Justin Jefferson vs A.J Brown
‘I’m a fan, no lie. You doing 1400 yards is great. But you getting like 10 targets a game. Give me 10 targets.’ - Brown about Jefferson.
This may have been a throw-away comment during their back and forth interview, but hey, it got me thinking, is that statement even true? Both had fantastic seasons on a personal level. Jefferson not only broke Randy Moss’ Viking rookie record (1313 yards from 1998) for receiving yards but also set the record for yards by any rookie….ever, beating Anquan Boldin’s 2003 total of 1377. A.J Brown on the other hand, started slowly with a knee injury which knocked him out of two games early in the season. An injury which he has now stated should have ended his season, so to go on and hit the final numbers he did (1075 yards with 11 touchdowns) is quite an achievement. I am going to break down some key stats into three main categories; receptions per game, yards per game, and the one that is one that got this all started, targets per game.

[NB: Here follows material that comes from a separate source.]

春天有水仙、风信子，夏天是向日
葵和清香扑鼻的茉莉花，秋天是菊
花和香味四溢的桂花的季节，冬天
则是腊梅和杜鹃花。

Average Receptions per Game- Jefferson- 5.5 / A.J Brown- 5
So the first stat we’ll dive into here is the receptions per game. As we can see they are very similar with Jefferson only a .5 better off. Obviously, we have broken down these numbers using the averages from Jefferson’s sixteen games and Brown’s fourteen. As with most wide receivers, their numbers could fluctuate. Brown had a low of one reception in the Titan's first meeting with the Indianapolis Colts in week ten, Jefferson’s low of the season came, unsurprisingly for a rookie without any pre-season, in week one against the Green Bay Packers, where he had a total of two catches. Amazingly for a player in their first season in the NFL, this was the only game he had less than three catches in the whole season. At the opposite end of the scale, Jefferson’s high was nine, a total which is managed to reach three times, against Atlanta in week six, week twelve against Jacksonville, and in the season finale versus Detroit. A.J Brown took the title (between these two anyway) for the highest number of catches in a single game with a ten-catch game coming in the vital week seventeen game against the Houston Texans where the last catch of the game and for Brown set up a game-sealing field goal. So those are the key stats and below we can see a more in-depth breakdown.

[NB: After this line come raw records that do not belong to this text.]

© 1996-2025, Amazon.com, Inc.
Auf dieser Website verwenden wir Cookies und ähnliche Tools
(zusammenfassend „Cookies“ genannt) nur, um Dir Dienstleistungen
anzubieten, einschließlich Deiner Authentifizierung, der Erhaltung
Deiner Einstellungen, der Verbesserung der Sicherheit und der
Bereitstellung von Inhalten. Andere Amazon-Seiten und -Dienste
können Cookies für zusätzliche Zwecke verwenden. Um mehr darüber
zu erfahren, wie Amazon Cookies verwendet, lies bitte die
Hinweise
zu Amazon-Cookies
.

Average Yards per Game- Jefferson- 87.5 / A.J Brown- 76.8
We have heard about the catches, but how about the yards attached to those catches? Well as we can see below, Jefferson had an average of 87.5 yards per game which was good enough for a league-wide 6th best finish, only Davante Adams, Stefon Diggs, Travis Kelce, Calvin Ridley, and DeAndre Hopkins finished high than the rookie out of LSU, a pretty special group of players to be part of I’m sure you would agree? A.J Brown meanwhile finished 14th on the table which is still a good finish from a player who plays for a strong run-first team. Jefferson’s low came during a one-point loss against the Seattle Seahawks where he hauled in three of five targets for twenty-three yards. A.J Brown hit his low of twenty-one from one catch during a week ten loss to the Colts. His catch in that one came on the opening drive and was from four targets. That’s the disappointing stats out of the way, Jefferson and Brown had many ‘boom’ games but their top performances were pretty special. Brown hit a season-high of a one hundred and fifty-three-yard eight-catch game in a week seven loss while playing the Steelers which was actually two yards more than a game mentioned earlier on against the Texans. Surprisingly for a rookie, Jefferson’s explosion onto the scene came early in the season (week three) as he caught seven of nine targets for one hundred and seventy-five yards fittingly enough while competing against the other player mentioned in this article….A.J Brown.
Average Targets per Game- Jefferson- 7.8 / A.J Brown- 7.6
Finally, onto the key point to this article, was Brown’s accusation that much of an overestimation or was there some substance behind it? Well Jefferson, as one would expect, had more targets during the season as he played two games more, playing sixteen games with one hundred and twenty-five compared to Brown’s one hundred and six in fourteen games. As we can see above, actually the averages per game are very similar, almost too close to putting any real separation between them. Jefferson had a low of three targets in two games. They came back to back in the first two weeks of the season; you could say this was the unofficial pre-season for everyone, but especially for rookies like Jefferson. A.J’s season-low came in the same game as we mentioned earlier, that loss to the Colts where he ‘only’ had four targets. This first glance at the statistics is not a good look for Brown’s statement. Highs next, Brown came up clutch for Ryan Tannehill and the Tennessee Titans in the final game of the regular season against Houston making the most of his eleven targets.
This part of the comparison does seem to indicate Brown may have a point, Jefferson had seven games with double-digit targets topped by a thirteen-target game versus Carolina Panthers in a week eleven’s one-point home victory.
We can interpret these figures in a few different ways. Firstly Brown seems justified as looking at the above table we can see Jefferson finished the regular season seven to ten catch games to Brown’s one. Jefferson obviously had fellow wide receiver Adam Thielen and running back Dalvin Cook to content with but finished out the season with five of his last six games ended with double-digit targets. If we look further into the figures, however, we can see that Jefferson’s targets were fairly uneven without the end-of-season explosion of targets. Brown had a fairly constant target share. As we can see from the table Brown never had fewer than four in his fourteen games. Most of his targets per game were between seven and eleven so as such were more consistent. Both seasons were excellent, Brown did have a point with his throw-away comment however it was probably a bit unfair when looking at the consistency between the two pro bowl caliber wide receivers.